Smithsonian-overeenkomst
Wat is de Smithsonian Agreement?
De Smithsonian Agreement was een tijdelijke overeenkomst waarover in 1971 werd onderhandeld tussen de tien leidende ontwikkelde landen ter wereld, namelijk België, Canada, Frankrijk, Duitsland, Italië, Japan, Nederland, Zweden, het Verenigd Koninkrijk en de Verenigde Staten. De overeenkomst bracht aanpassingen aan in het systeem van vaste wisselkoersen dat was vastgesteld onder de Bretton Woods-overeenkomst en creëerde in feite een nieuwe standaard voor de dollar, aangezien de andere geïndustrialiseerde landen hun valuta aan de Amerikaanse dollar koppelden.

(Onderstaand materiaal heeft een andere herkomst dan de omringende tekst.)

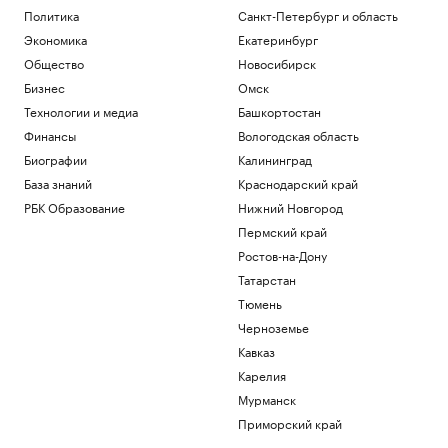
Политика
Санкт-Петербург и область
Экономика
Екатеринбург
Общество
Новосибирск
Бизнес
Омск
Технологии и медиа
Башкортостан
Финансы
Вологодская область
Биографии
Калининград
База знаний
Краснодарский край
РБК Образование
Нижний Новгород
Пермский край
Ростов-на-Дону
Татарстан
Тюмень
Черноземье
Кавказ
Карелия
Мурманск
Приморский край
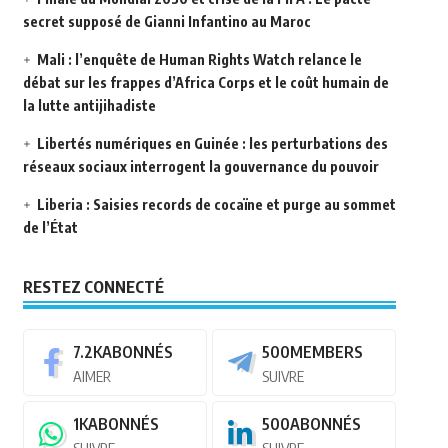
secret supposé de Gianni Infantino au Maroc
Mali : l’enquête de Human Rights Watch relance le
débat sur les frappes d’Africa Corps et le coût humain de
la lutte antijihadiste
Libertés numériques en Guinée : les perturbations des
réseaux sociaux interrogent la gouvernance du pouvoir
Liberia : Saisies records de cocaïne et purge au sommet
de l’État
RESTEZ CONNECTÉ
7.2K
ABONNÉS
500
MEMBERS
AIMER
SUIVRE
1K
ABONNÉS
500
ABONNÉS
SUIVRE
SUIVRE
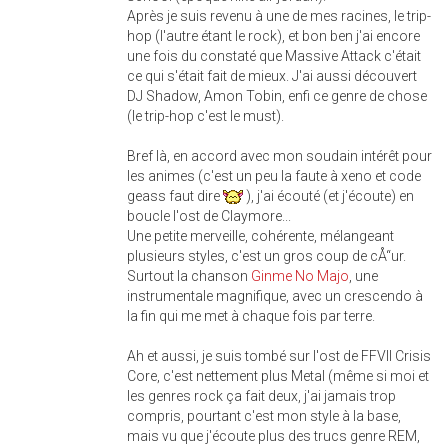
Après je suis revenu à une de mes racines, le trip-
hop (l'autre étant le rock), et bon ben j'ai encore
une fois du constaté que Massive Attack c'était
ce qui s'était fait de mieux. J'ai aussi découvert
DJ Shadow, Amon Tobin, enfi ce genre de chose
(le trip-hop c'est le must).
Bref là, en accord avec mon soudain intérêt pour
les animes (c'est un peu la faute à xeno et code
geass faut dire
), j'ai écouté (et j'écoute) en
boucle l'ost de Claymore...
Une petite merveille, cohérente, mélangeant
plusieurs styles, c'est un gros coup de cÅ“ur.
Surtout la chanson
Ginme No Majo
, une
instrumentale magnifique, avec un crescendo à
la fin qui me met à chaque fois par terre.
Ah et aussi, je suis tombé sur l'ost de FFVII Crisis
Core, c'est nettement plus Metal (même si moi et
les genres rock ça fait deux, j'ai jamais trop
compris, pourtant c'est mon style à la base,
mais vu que j'écoute plus des trucs genre REM,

De Smithsonian Agreement uitgelegd
De Bretton Woods-overeenkomst was een gecompliceerd systeem gebaseerd op goud dat begon te ontrafelen in de jaren zestig, toen de wereldwijde goudvoorraad onvoldoende werd om aan de wereldwijde vraag naar internationale reserves te voldoen. De Smithsonian Agreement resulteerde in een gedeeltelijke devaluatie van de Amerikaanse dollar, maar het was niet voldoende om de onderliggende kwesties van de Bretton Woods Agreement aan te pakken, en het duurde slechts 15 maanden voordat het bredere systeem instortte.
Belangrijkste leerpunten
- De Smithsonian Agreement werd in december 1971 geïmplementeerd en maakte de weg vrij voor een nieuwe dollarstandaard, aangezien andere geïndustrialiseerde landen hun valuta aan de Amerikaanse dollar koppelden.
- De overeenkomst werd noodzakelijk toen de Amerikaanse president Richard Nixon ophield met het toestaan van buitenlandse centrale banken om Amerikaanse dollars in te wisselen voor goud.
- Het betekende het einde van de gouden standaard, die in de jaren dertig van de vorige eeuw werd ingevoerd.
- De Smithsonian Agreement duurde slechts 15 maanden, omdat speculanten de dollar omlaag dreven en landen de koppeling verlieten ten gunste van zwevende wisselkoersen.
De Smithsonian Agreement werd noodzakelijk toen de toenmalige Amerikaanse president Richard Nixon in augustus 1971 stopte met het toestaan van buitenlandse centrale banken om Amerikaanse dollars in te wisselen voor goud. verschuiving naar vreemde valuta en goud ten koste van de Amerikaanse dollar. De stap van president Nixon veroorzaakte een crisis, die leidde tot een oproep van het Internationaal Monetair Fonds tot onderhandelingen tussen de Groep van Tien (G-10). Deze onderhandelingen leidden op hun beurt tot de Smithsonian Agreement in december 1971.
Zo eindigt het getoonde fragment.